Un siglo de sangre y vileza, por semejante patochada. ¡Ay, don Sabino! Con qué facilidad este pueblo nuestro renunciaba a sus instintos naturales de paz y convivencia, por cualquier niñería. Aquellos ‘pariente mayores’ eran de armas tomar; gentes que, «cada uno en su tiempo e grado solían e acostumbravan fazer fuerça». Y todavía hay quien sigue así por la vida.

Esto no va por el señor Diputado, obviamente. Aunque a veces saque maneras de jaunchu, y añore los fielatos y los peajes, él es hombre de paz. Lo que le ocurre es que una determinada bandera le saca de quicio, una determinada Justicia no le gusta. Y para expresar su descontento, ¿qué hace? Pues va y ocupa un trozo de pared pública como si fuese suyo particular, a la puerta misma de su puesto de trabajo, clava allí su cartel de desafío, y llama o (como decían en lo antiguo) apellida a su gente y a todas las autoridades del país para que se sumen a su opción banderiza: «Ikurrina bai, espainola ez». Así, como un gamberrus vulgaris. ¿Con qué autoridad moral va a reprobar este sujeto las pintadas parietales de todo tipo?

La necedad obscena del gesto rebosa además en el motivo alegado: la bandera española es «una imposición». Toma descubrimiento. Toda norma legal es una imposición, y si la ignorancia de la ley no excusa de cumplirla, menos excusa su rechazo. ¡Una imposición! Y los impuestos que usted recauda, ¿no son impuestos?
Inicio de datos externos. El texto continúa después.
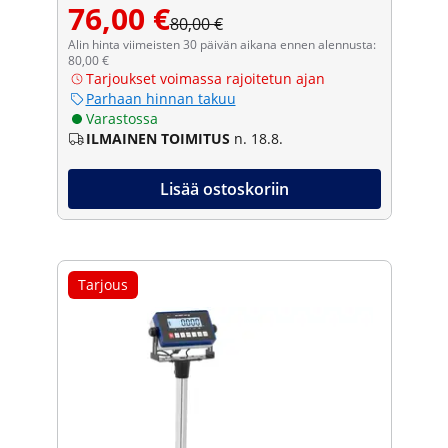
76,00 €
80,00 €
Alin hinta viimeisten 30 päivän aikana ennen alennusta:
80,00 €
Tarjoukset voimassa rajoitetun ajan
Parhaan hinnan takuu
Varastossa
ILMAINEN TOIMITUS
n. 18.8.
Lisää ostoskoriin
Tarjous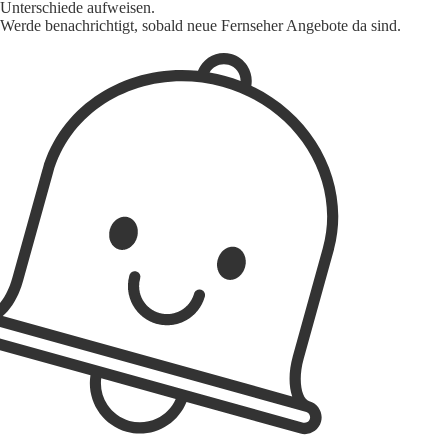
Unterschiede aufweisen.
Werde benachrichtigt, sobald neue Fernseher Angebote da sind.
1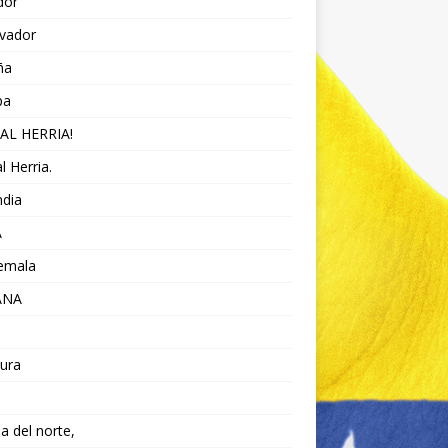
dor
lvador
ña
pa
AL HERRIA!
l Herria.
ndia
A
emala
ANA
ura
da del norte,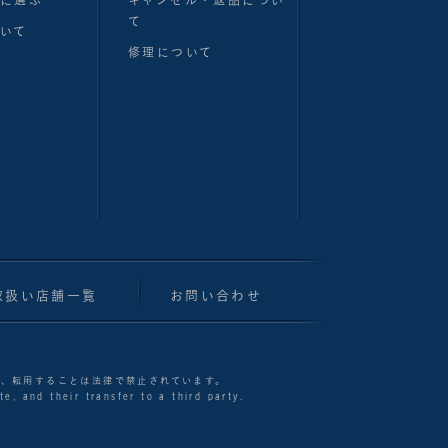
別に選ぶ
キャンセル・返品につい
て
いて
修理について
取扱い店舗一覧
お問い合わせ
製、転用することは法律で禁止されています。
e, and their transfer to a third party.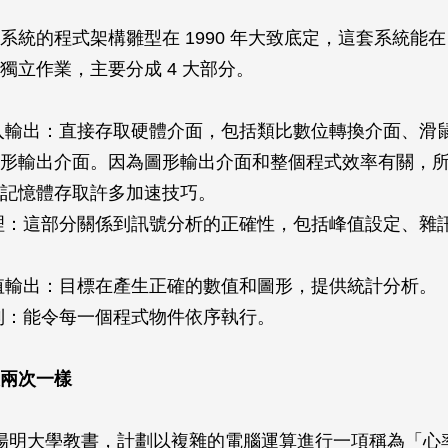
系統的程式架構雛型在 1990 年大致底定，這套系統能在 
獨立作業，主要分成 4 大部分。
入輸出：直接存取硬體介面，包括類比數位轉換介面、滑
形輸出介面。因為圖形輸出介面和整個程式效率有關，
記憶體存取許多加速技巧。
理：這部分關係到訊號分析的正確性，包括峰值設定、雜
值輸出：目標在產生正確的數值和圖形，提供統計分析。
制：能令每一個程式物件依序執行。
兩次一樣
我在陽明大學教書，計劃以複雜的電腦運算進行一項稱為「心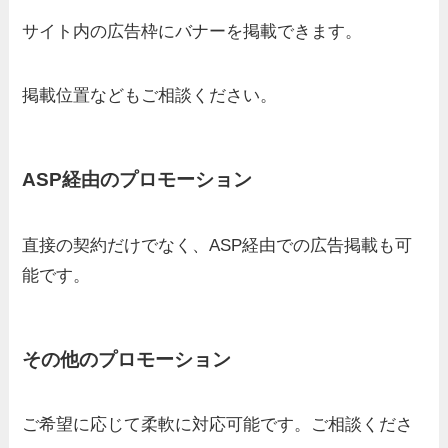
サイト内の広告枠にバナーを掲載できます。
掲載位置などもご相談ください。
ASP経由のプロモーション
直接の契約だけでなく、ASP経由での広告掲載も可
能です。
その他のプロモーション
ご希望に応じて柔軟に対応可能です。ご相談くださ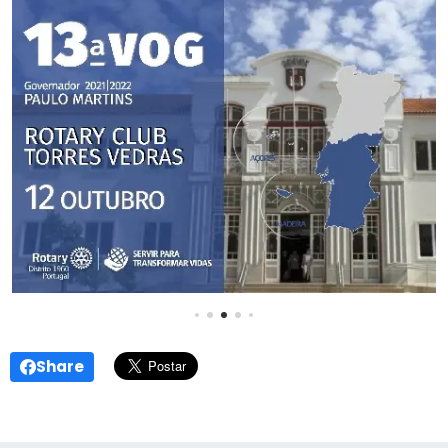
Share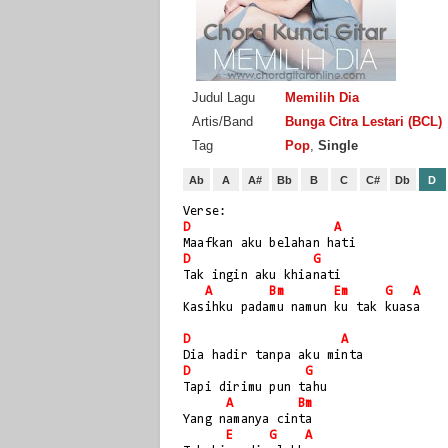
Judul Lagu
Memilih Dia
Artis/Band
Bunga Citra Lestari (BCL)
Tag
Pop
,
Single
Ab
A
A#
Bb
B
C
C#
Db
D
Verse:
D
A
Maafkan aku belahan hati
D
G
Tak ingin aku khianati
A
Bm
Em
G
A
Kasihku padamu namun ku tak kuasa
D
A
Dia hadir tanpa aku minta
D
G
Tapi dirimu pun tahu
A
Bm
Yang namanya cinta
E
G
A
Cuando Markel Olano se hizo con la Diputación –tengo entendido que sin ser su partido el más votado (como reprochan al lendacari López), corríjanme si me equivoco–, entró en un palacio con un decorado más bien ostentoso. Gustará o no, es lo heredado. El joven diputado, es de suponer, se habrá fijado en pinturas, vidrieras e inscripciones que están allí y se meten literalmente por los ojos. Y si entiende (o alguien le ha explicado) lo que significan, es probable que su sensibilidad patriótica se sienta herida cada vez que las mire. ¿Qué hacer?
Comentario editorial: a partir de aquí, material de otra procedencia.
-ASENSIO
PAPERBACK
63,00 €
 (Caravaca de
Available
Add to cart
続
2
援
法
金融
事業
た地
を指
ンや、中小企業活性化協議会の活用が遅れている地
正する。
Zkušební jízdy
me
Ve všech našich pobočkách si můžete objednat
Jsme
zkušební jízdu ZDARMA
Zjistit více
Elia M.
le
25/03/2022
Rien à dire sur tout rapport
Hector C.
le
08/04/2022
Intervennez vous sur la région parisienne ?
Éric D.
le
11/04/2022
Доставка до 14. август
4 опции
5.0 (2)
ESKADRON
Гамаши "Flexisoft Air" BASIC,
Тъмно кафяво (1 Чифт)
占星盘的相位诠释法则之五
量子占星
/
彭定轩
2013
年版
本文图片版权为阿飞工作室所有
Caben dos soluciones. Una (que no le recomiendo), hacer cubrir o incluso raer lo pintado y hacer añicos la vidriera de arte. Yo iría más por otra solución: mirar a otro lado.

Pues lo mismo vale para las banderas. Hacer como aquellos judíos, conversos a la fuerza, que al alzar el cura la hostia en misa miraban al suelo, y algunos con disimulo escupían. Si al diputado ciertos colores le hacen daño a la vista, vuélvala para otro lado, y hasta expectore, si le apetece. Pero, señor mío, la Diputación no es un bachoqui. La Constitución (de la que usted vive con los ‘impuestos’ que recauda), y la legalidad que de ella deriva, no es un menú para que cada cual se sirva a capricho: cargo sí, sueldazo sí; banderas, ésta sí, aquélla no, y de la tercera media y mitad…

Digo, a menos que uno sea objetor de conciencia; en cuyo caso la salida es dimitir. Pero no caerá esa breva.